Los cucuruchos eran personajes vestidos de morado fúnebre. Si alguien cabeceaba en la celebración, ellos le clavaban en el cuello un trinche hecho de madera. Además, pedían caridad para mantener intacto el sepulcro sin saber que esos mismos personajes, con el pasar del tiempo, eran los primeros en cerrar los ojos. Parados y arrimados a la columna del atrio principal de la iglesia, y que al son de las campañillas, volvían a despertar.

Se visitaban todos los templos de la ciudad que eran decorados con los más preciosos arreglos florales, grandes arcos de velas y los más finos manteles. Resaltaba una pintura hecha por los “lindojos” unos artistas de la localidad que retrataban pasajes bíblicos de la época que eran admirados por propios y extraños.

Todo esto era la forma más sagrada de recordar una fecha de reflexión.
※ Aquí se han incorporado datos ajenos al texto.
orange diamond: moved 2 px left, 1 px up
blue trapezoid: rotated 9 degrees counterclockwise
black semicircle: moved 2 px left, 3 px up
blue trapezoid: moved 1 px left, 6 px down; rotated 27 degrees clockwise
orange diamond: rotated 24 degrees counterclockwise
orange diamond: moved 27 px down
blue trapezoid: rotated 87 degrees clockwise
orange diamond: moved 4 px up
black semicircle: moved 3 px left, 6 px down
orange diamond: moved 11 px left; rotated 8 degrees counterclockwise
Se prefería apresurar la preparación de los alimentos porque lo más importante era acompañar en la procesión en familia, elevando una oración al cielo por los seres queridos y por su pueblo.

Así un rincón del Ecuador, Tulcán, celebra con fervor la fecha más importante del mes de abril. El rito de antaño con lo actual se combina para no dejar morir aquel legado de los antiguos pastos que también utilizaron muchas de las costumbres que hasta la actualidad prevalecen y, aunque parece que son pocas, se las se recuerda siempre porque emanan esa cálida sensación de amor y el ser pastuso.